Given the stricter approach that the Courts are now taking towards those who fail to comply with the CPR, it is important to review the decision set out in the recent judgment of Mr Justice Edward-Stuarts, in the case of Venulum Property Investments v Space Architecture Limited and others [2013] EWHC 1242 TCC.

The facts of the application are quite straightforward. The Claim Form was served on the last day for service; however the Claimant’s solicitors believed, wrongly, that they had a further 14 days in which to serve the Particulars of Claim. The Claimant made an application for permission to extend time for service of the Particulars of Claim on the 9th and 10th Defendant (“the Miller defendants”), who were the only ones who objected to the late service. If the application was unsuccessful that would be the end of the claim against the Miller defendants due to the statute of limitation.

The judge agreed with counsel for the Miller Defendants; that solicitors who leave service of the Claim Form until the dying weeks of the limitation period have to be wary.

Following the amendments to CPR 3.9 after 1 April 2013, the nine factors that the Court previously had to consider in deciding whether to exercise its discretionary power to extend time for serving Particulars of Claim, have been removed.  The Court now has to consider:

“…all the circumstances of the case, so as to enable it to deal justly with the application, including the need –

a) for litigation to be conducted efficiently and at proportionate cost; and

b) to enforce compliance with rules, practice directions and orders.”

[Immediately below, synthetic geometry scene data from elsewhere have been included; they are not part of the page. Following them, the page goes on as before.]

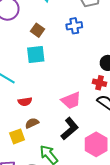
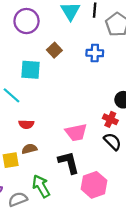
cyan square: (36, 54) -> (31, 70), moved
black L-shape: (70, 129) -> (69, 163), turned -75

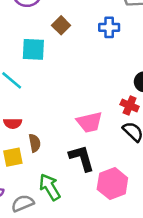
red semicircle: (26, 124) -> (13, 123), moved
brown semicircle: (29, 149) -> (35, 143), turned 96

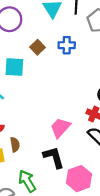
blue cross: (109, 27) -> (67, 45), moved
pink trapezoid: (89, 122) -> (60, 128), turned 145

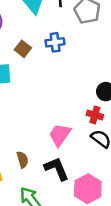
brown semicircle: (15, 145) -> (22, 160), moved

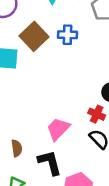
brown square: (23, 49) -> (34, 36), size x1.6

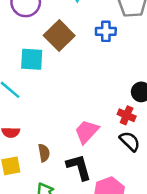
blue cross: (68, 35) -> (106, 31), moved

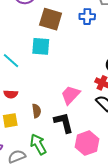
brown square: (59, 36) -> (51, 19), turned -30
cyan square: (32, 59) -> (41, 46), moved

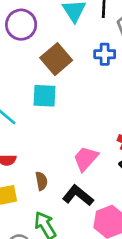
brown square: (51, 19) -> (56, 59), turned 35
black L-shape: (64, 123) -> (78, 195), turned -35

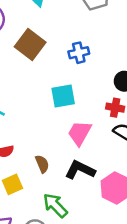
blue cross: (105, 54) -> (79, 53), moved
cyan square: (44, 96) -> (63, 96), moved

The judge held that the absence of a good reason for failing to comply with the relevant time limit was an important factor, marking a change to the overriding objective, and required the Court to take a robust approach when exercising its discretion.

The judge stated that it was inappropriate for him to do anything more on an application such as this, than express a provisional view on the material available about the merits of the claim against the Miller Defendants. However:

‘…[he made] the general observation that where a claimant for no good reason leaves it until the last minute to issue proceedings he is under a high obligation to ensure that the claim that is finally presented is clear, coherent and properly particularised.’

The Claimant’s application failed due to the following reasons:

  • The Claimants had known in April 2007 that they had suffered a potential loss but did not instruct solicitors until September 2012. No explanation had been offered for this delay.
  • Based on the material before him, the claim against the Miller Defendants was not a strong one.
  • A claim of bad faith against the Miller Defendants had been put forward in particularly vague terms.

However, the judge did consider factors which would have been applied ‘pre-Jackson’ (due to the date which the application was issued) and concluded that whilst in this instance the application failed, the factors in the case were finely balanced, and if all other things were equal, it would be hard to see how it would be just or proportionate not to allow the Claimant a few more days for service.